The Trials of Tokenization Hoover David L. New York University, United States of America david.hoover@nyu.edu 2014-12-19T13:50:00Z Paul Arthur, University of Western Sidney
Locked Bag 1797 Penrith NSW 2751 Australia Paul Arthur

Converted from a Word document

Paper Long Paper Python tokenization word frequency lists programming punctuation natural language processing software design and development text analysis programming standards and interoperability English

The process of tokenizing texts is typically out of sight and almost out of mind—often handled invisibly by the analyst’s program or R script, and rarely described, discussed, or even mentioned. For ‘big data’, even if questions did arise about the nature of the word list produced, testing is not feasible. Furthermore, tokenizer accuracy is so critically affected by the state and nature of the texts that probably no general measure of accuracy or appropriateness is possible. Finally, built-in programming functions and libraries are all too often used uncritically with little realization that their output does not conform to the assumptions or expectations of the analyst. I suggest that we should pay a little more attention to the theory and practice of tokenization. 1

Consider a hypothetical case. Let’s say I want to analyze 5,000 novels, have access to the texts at HathiTrust, download 5,000 novels in plain text, and tokenize them. Below is part of a page from Elizabeth Gaskell’s Cranford, from HathiTrust (Gaskell, 1910 [1851], 107):

Figure 1. Cranford, Elizabeth Gaskell, from page 107.

A human reader would have little trouble tokenizing this passage, and it is not extremely problematic, though minor OCR problems exist (mainly spacing issues around single quotation marks / apostrophes and dashes, and the line-end hyphen). I tokenized this passage with The Intelligent Archive (2012), KWIC (Tsukamoto, 2004) WordSmith Tools (Scott, 2012), Voyant (Sinclair et al., 2012), and Stylo (Eder et al., 2014). 2 Even on this short text, the five programs identify three different numbers of types and two different numbers of tokens, largely because of the handling of single quotation marks. KWIC and WordSmith produce identical lists, as do Voyant and Stylo, but neither of these match The Intelligent Archive.

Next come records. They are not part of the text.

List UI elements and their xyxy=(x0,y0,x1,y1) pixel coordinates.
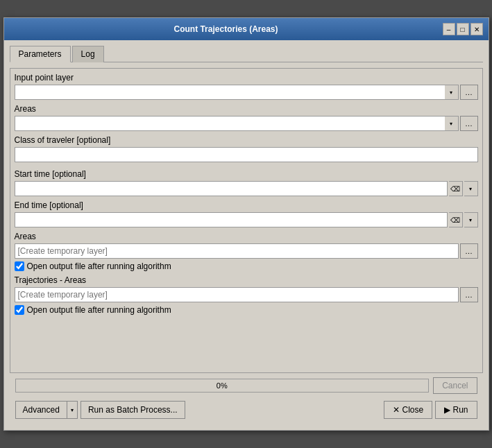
trajectories-browse-button[interactable]: … xyxy=(460,287,478,302)
window-title: Count Trajectories (Areas) xyxy=(10,24,443,34)
areas-input-combo-wrapper: ⬛ Area Layer [EPSG:3879] ▾ xyxy=(15,116,459,131)
end-time-input-wrapper: 7.7.2024 14.00 xyxy=(15,212,448,227)
main-window: Count Trajectories (Areas) – □ ✕ Paramet… xyxy=(3,17,489,431)
tab-parameters[interactable]: Parameters xyxy=(10,46,71,62)
tab-bar: Parameters Log xyxy=(10,46,483,62)
areas-output-label: Areas xyxy=(15,232,478,241)
trajectories-output-input[interactable] xyxy=(15,287,459,302)
start-time-label: Start time [optional] xyxy=(15,169,478,179)
end-time-input[interactable]: 7.7.2024 14.00 xyxy=(18,215,444,225)
progress-row: 0% Cancel xyxy=(10,373,483,398)
tab-log[interactable]: Log xyxy=(72,46,104,62)
parameters-scroll-area: Input point layer ⊹ 2024-07-07 [EPSG:387… xyxy=(10,68,483,373)
content-area: Parameters Log Input point layer ⊹ 2024-… xyxy=(4,40,489,430)
end-time-row: 7.7.2024 14.00 ⌫ ▾ xyxy=(15,212,478,227)
open-output-checkbox-1-label: Open output file after running algorithm xyxy=(27,261,171,271)
areas-output-browse-button[interactable]: … xyxy=(460,243,478,259)
areas-input-field[interactable]: ⬛ Area Layer [EPSG:3879] xyxy=(15,116,459,131)
cancel-button[interactable]: Cancel xyxy=(433,377,477,394)
open-output-checkbox-row-1: Open output file after running algorithm xyxy=(15,261,478,271)
input-point-layer-arrow[interactable]: ▾ xyxy=(445,85,459,100)
class-traveler-input[interactable]: LABEL_CAR xyxy=(15,147,478,162)
progress-bar-container: 0% xyxy=(15,379,430,393)
areas-input-row: ⬛ Area Layer [EPSG:3879] ▾ … xyxy=(15,116,478,131)
bottom-bar: Advanced ▾ Run as Batch Process... ✕ Clo… xyxy=(10,398,483,424)
batch-process-button[interactable]: Run as Batch Process... xyxy=(80,401,185,419)
advanced-button[interactable]: Advanced xyxy=(15,401,67,419)
start-time-row: 7.7.2024 12.00 ⌫ ▾ xyxy=(15,181,478,196)
start-time-input[interactable]: 7.7.2024 12.00 xyxy=(18,184,444,193)
class-traveler-label: Class of traveler [optional] xyxy=(15,135,478,145)
title-bar-buttons: – □ ✕ xyxy=(443,23,483,35)
areas-input-arrow[interactable]: ▾ xyxy=(445,116,459,131)
maximize-button[interactable]: □ xyxy=(457,23,469,35)
input-point-layer-input[interactable]: ⊹ 2024-07-07 [EPSG:3879] xyxy=(15,85,459,100)
areas-input-browse-button[interactable]: … xyxy=(460,116,478,131)
start-time-input-wrapper: 7.7.2024 12.00 xyxy=(15,181,448,196)
open-output-checkbox-row-2: Open output file after running algorithm xyxy=(15,305,478,315)
title-bar: Count Trajectories (Areas) – □ ✕ xyxy=(4,18,489,40)
minimize-button[interactable]: – xyxy=(443,23,455,35)
close-button[interactable]: ✕ Close xyxy=(384,401,432,419)
open-output-checkbox-1[interactable] xyxy=(15,261,24,271)
advanced-button-wrapper: Advanced ▾ xyxy=(15,401,78,419)
end-time-dropdown-button[interactable]: ▾ xyxy=(464,212,478,227)
start-time-dropdown-button[interactable]: ▾ xyxy=(464,181,478,196)
progress-label: 0% xyxy=(217,381,228,390)
trajectories-output-row: … xyxy=(15,287,478,302)
input-point-layer-combo-wrapper: ⊹ 2024-07-07 [EPSG:3879] ▾ xyxy=(15,85,459,100)
open-output-checkbox-2-label: Open output file after running algorithm xyxy=(27,305,171,315)
advanced-dropdown-arrow[interactable]: ▾ xyxy=(67,401,78,419)
input-point-layer-browse-button[interactable]: … xyxy=(460,85,478,100)
run-button[interactable]: ▶ Run xyxy=(435,401,477,419)
class-traveler-row: LABEL_CAR xyxy=(15,147,478,165)
window-close-button[interactable]: ✕ xyxy=(470,23,483,35)
areas-output-row: … xyxy=(15,243,478,259)
start-time-clear-button[interactable]: ⌫ xyxy=(449,181,463,196)
areas-output-input[interactable] xyxy=(15,243,459,259)
input-point-layer-row: ⊹ 2024-07-07 [EPSG:3879] ▾ … xyxy=(15,85,478,100)
areas-input-label: Areas xyxy=(15,104,478,114)
input-point-layer-label: Input point layer xyxy=(15,73,478,83)
trajectories-areas-label: Trajectories - Areas xyxy=(15,275,478,285)
end-time-clear-button[interactable]: ⌫ xyxy=(449,212,463,227)
end-time-label: End time [optional] xyxy=(15,200,478,210)
open-output-checkbox-2[interactable] xyxy=(15,305,24,315)
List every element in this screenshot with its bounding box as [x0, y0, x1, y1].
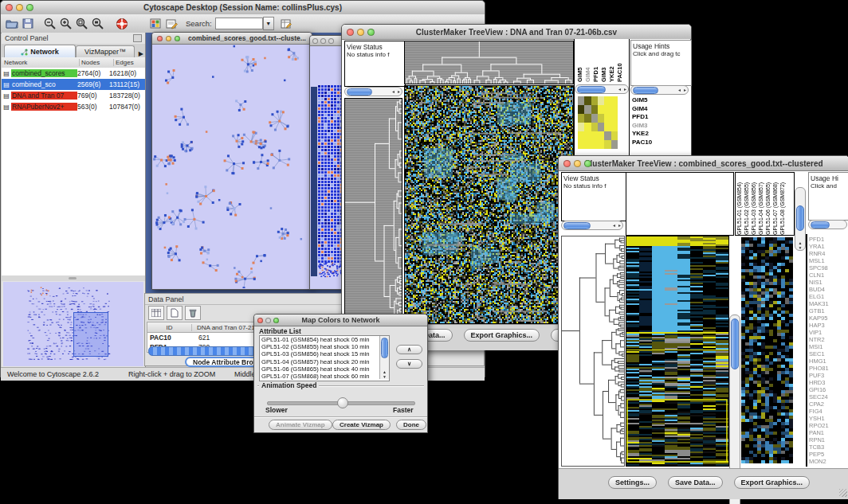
hidden-window-titlebar[interactable] [310, 36, 345, 46]
network-table-row[interactable]: ▤ DNA and Tran 07 769(0) 183728(0) [2, 90, 145, 101]
float-panel-icon[interactable] [133, 34, 142, 42]
gene-label[interactable]: HMG1 [809, 357, 847, 365]
tab-vizmapper[interactable]: VizMapper™ [76, 45, 135, 57]
open-file-icon[interactable] [4, 17, 20, 31]
attribute-item[interactable]: GPL51-01 (GSM854) heat shock 05 min [260, 336, 378, 343]
gene-label[interactable]: HRD3 [809, 379, 847, 386]
treeview1-titlebar[interactable]: ClusterMaker TreeView : DNA and Tran 07-… [342, 25, 691, 40]
gene-label[interactable]: SEC1 [809, 350, 847, 357]
close-icon[interactable] [6, 4, 13, 11]
gene-label[interactable]: GIM3 [632, 122, 686, 131]
column-network[interactable]: Network [2, 59, 80, 66]
tab-overflow-arrow-icon[interactable]: ▶ [139, 50, 143, 57]
animate-vizmap-button[interactable]: Animate Vizmap [269, 420, 332, 430]
tv1-zoom-scrollbar[interactable]: ◄► [575, 84, 629, 94]
attribute-list-scrollbar[interactable]: ▲▼ [379, 336, 389, 379]
tv1-heatmap[interactable] [404, 85, 574, 324]
tv2-hints-scrollbar[interactable] [808, 220, 847, 229]
column-nodes[interactable]: Nodes [80, 59, 114, 66]
gene-label[interactable]: GTB1 [809, 307, 847, 315]
gene-label[interactable]: MSI1 [809, 343, 847, 350]
close-icon[interactable] [157, 36, 163, 41]
gene-label[interactable]: YSH1 [809, 415, 847, 422]
gene-label[interactable]: GIM5 [632, 96, 686, 105]
gene-label[interactable]: PHO81 [809, 365, 847, 372]
gene-label[interactable]: GIM4 [632, 105, 686, 114]
gene-label[interactable]: YKE2 [632, 130, 686, 139]
close-icon[interactable] [257, 318, 263, 323]
zoom-window-icon[interactable] [26, 4, 33, 11]
gene-label[interactable]: FIG4 [809, 408, 847, 415]
gene-label[interactable]: VIP1 [809, 329, 847, 336]
gene-label[interactable]: RPO21 [809, 422, 847, 429]
minimize-icon[interactable] [166, 36, 171, 41]
gene-label[interactable]: SEC24 [809, 393, 847, 400]
vizmap-grid-icon[interactable] [147, 17, 163, 31]
gene-label[interactable]: HAP3 [809, 322, 847, 329]
gene-label[interactable]: PAC10 [632, 139, 686, 147]
gene-label[interactable]: TCB3 [809, 443, 847, 451]
gene-label[interactable]: CPA2 [809, 400, 847, 408]
done-button[interactable]: Done [396, 420, 426, 430]
network-canvas[interactable] [153, 45, 311, 288]
attribute-item[interactable]: GPL51-06 (GSM865) heat shock 40 min [260, 365, 378, 373]
treeview2-titlebar[interactable]: ClusterMaker TreeView : combined_scores_… [559, 156, 848, 171]
gene-label[interactable]: NIS1 [809, 279, 847, 286]
gene-label[interactable]: PAN1 [809, 429, 847, 436]
annotation-page-icon[interactable] [163, 17, 179, 31]
table-edit-icon[interactable] [279, 17, 295, 31]
network-table-row[interactable]: ▤ combined_scores 2764(0) 16218(0) [2, 68, 145, 79]
slider-thumb[interactable] [337, 397, 348, 408]
treeview-button[interactable]: Settings... [608, 476, 657, 489]
select-attributes-icon[interactable] [148, 306, 164, 320]
treeview-button[interactable]: Export Graphics... [734, 476, 811, 489]
gene-label[interactable]: SPC98 [809, 264, 847, 272]
gene-label[interactable]: MAK31 [809, 300, 847, 307]
gene-label[interactable]: RPN1 [809, 436, 847, 443]
gene-label[interactable]: RNR4 [809, 250, 847, 257]
help-ring-icon[interactable] [114, 17, 130, 31]
gene-label[interactable]: PUF3 [809, 372, 847, 379]
tv2-heatmap[interactable] [626, 236, 729, 467]
zoom-in-icon[interactable] [58, 17, 74, 31]
gene-label[interactable]: MON2 [809, 458, 847, 465]
zoom-window-icon[interactable] [367, 29, 375, 36]
close-icon[interactable] [312, 38, 318, 44]
gene-label[interactable]: PFD1 [809, 236, 847, 243]
network-table-row[interactable]: ▤ RNAPuberNov2+ 563(0) 107847(0) [2, 101, 145, 112]
delete-attribute-icon[interactable] [185, 306, 201, 320]
gene-label[interactable]: PEP5 [809, 451, 847, 458]
gene-label[interactable]: NTR2 [809, 336, 847, 343]
minimize-icon[interactable] [16, 4, 23, 11]
tab-network[interactable]: Network [4, 45, 76, 57]
gene-label[interactable]: MSL1 [809, 257, 847, 264]
move-up-button[interactable]: ∧ [396, 345, 422, 354]
minimize-icon[interactable] [574, 160, 581, 167]
gene-label[interactable]: CLN1 [809, 272, 847, 279]
new-attribute-icon[interactable] [167, 306, 183, 320]
zoom-window-icon[interactable] [584, 160, 591, 167]
create-vizmap-button[interactable]: Create Vizmap [332, 420, 391, 430]
tv1-status-scrollbar[interactable]: ◄► [344, 87, 402, 96]
dialog-titlebar[interactable]: Map Colors to Network [254, 315, 427, 326]
close-icon[interactable] [563, 160, 571, 167]
tv1-column-dendrogram[interactable] [404, 41, 574, 84]
search-input[interactable] [215, 18, 263, 29]
zoom-window-icon[interactable] [328, 38, 334, 44]
network-table-row[interactable]: ▤ combined_sco 2569(6) 13112(15) [2, 79, 145, 90]
zoom-fit-icon[interactable] [74, 17, 90, 31]
search-dropdown-arrow-icon[interactable]: ▼ [263, 17, 274, 30]
close-icon[interactable] [347, 29, 354, 36]
zoom-window-icon[interactable] [273, 318, 279, 323]
attribute-item[interactable]: GPL51-02 (GSM855) heat shock 10 min [260, 343, 378, 350]
tv2-column-dendrogram[interactable] [626, 172, 734, 236]
minimize-icon[interactable] [357, 29, 364, 36]
gene-label[interactable]: PFD1 [632, 113, 686, 122]
treeview-button[interactable]: Save Data... [668, 476, 723, 489]
move-down-button[interactable]: ∨ [396, 359, 422, 369]
tv2-collabel-scrollbar[interactable]: ▲▼ [795, 187, 806, 251]
column-edges[interactable]: Edges [114, 59, 134, 66]
gene-label[interactable]: GPI16 [809, 386, 847, 393]
overview-splitter[interactable] [2, 275, 145, 281]
main-titlebar[interactable]: Cytoscape Desktop (Session Name: collins… [1, 1, 485, 15]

Now consider Charles Chesnutt’s The House Behind the Cedars (1900, 13), also from HathiTrust:

Figure 2. The House Behind the Cedars, Charles Chesnutt, from page 13.

The dialect in this passage is challenging even for human readers, and the OCR is more problematic. For example, the printed text (judging from the PDF) had spaced contractions, which explains ‘you 're’ in the fourth line from the bottom and the space in ‘lie 's’ in the first line, where the text reads “he 's.” This classic OCR problem occurs several times in this novel. And in the last line ‘you '11’ has both a space and an erroneous number 11 for the ‘ll’ (double el), another common OCR problem. Those analyzing big data usually rely on the insignificance of random error, but these and many other kinds of error are not random, and systematic error within one text, one author, one genre, or one collection could easily lead to thousands of inaccurate word frequency counts in this hypothetical study of 5,000 texts.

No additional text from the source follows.